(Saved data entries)
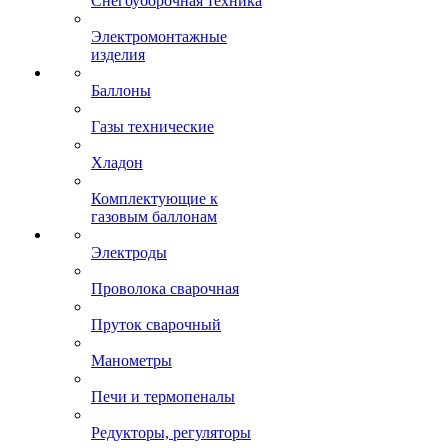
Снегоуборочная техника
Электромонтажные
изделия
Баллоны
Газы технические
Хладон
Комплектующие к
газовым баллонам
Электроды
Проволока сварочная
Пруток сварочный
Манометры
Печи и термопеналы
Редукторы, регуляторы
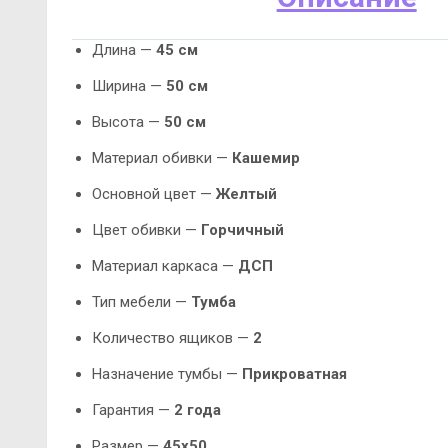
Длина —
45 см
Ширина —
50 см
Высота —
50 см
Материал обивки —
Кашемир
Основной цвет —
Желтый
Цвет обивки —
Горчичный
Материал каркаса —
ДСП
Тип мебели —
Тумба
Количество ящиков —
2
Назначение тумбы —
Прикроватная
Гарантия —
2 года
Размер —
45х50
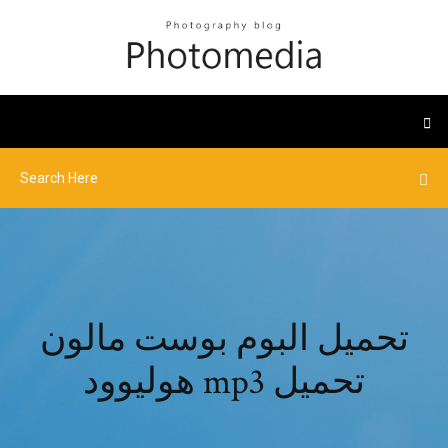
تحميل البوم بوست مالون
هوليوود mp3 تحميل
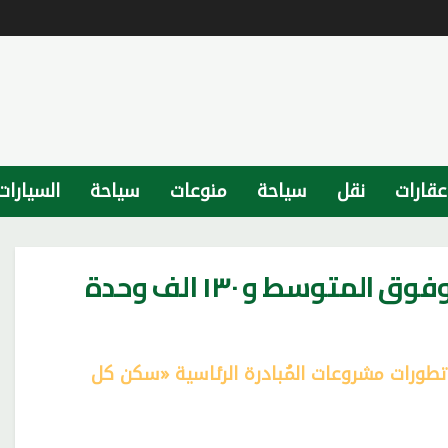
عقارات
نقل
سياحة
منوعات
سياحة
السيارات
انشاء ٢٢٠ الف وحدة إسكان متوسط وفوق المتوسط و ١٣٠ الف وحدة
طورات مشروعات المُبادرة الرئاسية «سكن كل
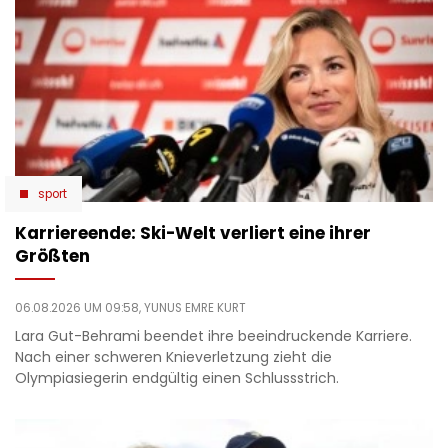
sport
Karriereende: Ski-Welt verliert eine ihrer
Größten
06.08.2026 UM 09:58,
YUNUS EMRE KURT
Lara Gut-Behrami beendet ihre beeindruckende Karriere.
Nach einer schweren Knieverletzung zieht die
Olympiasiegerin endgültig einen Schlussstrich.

...

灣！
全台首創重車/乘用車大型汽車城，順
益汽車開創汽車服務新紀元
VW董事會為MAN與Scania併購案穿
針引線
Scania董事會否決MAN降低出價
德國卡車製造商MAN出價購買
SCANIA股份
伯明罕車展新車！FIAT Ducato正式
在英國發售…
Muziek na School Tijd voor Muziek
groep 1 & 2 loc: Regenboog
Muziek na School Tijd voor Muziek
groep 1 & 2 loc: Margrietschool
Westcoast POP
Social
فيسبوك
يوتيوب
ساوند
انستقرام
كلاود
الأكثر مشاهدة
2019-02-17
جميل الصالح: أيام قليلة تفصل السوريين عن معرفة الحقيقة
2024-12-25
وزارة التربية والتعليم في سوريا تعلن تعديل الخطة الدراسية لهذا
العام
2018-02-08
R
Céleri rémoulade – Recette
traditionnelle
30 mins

WHAT THIS TASK INVOLVES ->
Say how many lines of these records hold the string "groep", giving the number and no other words.

WRITTEN SOLUTION ->
2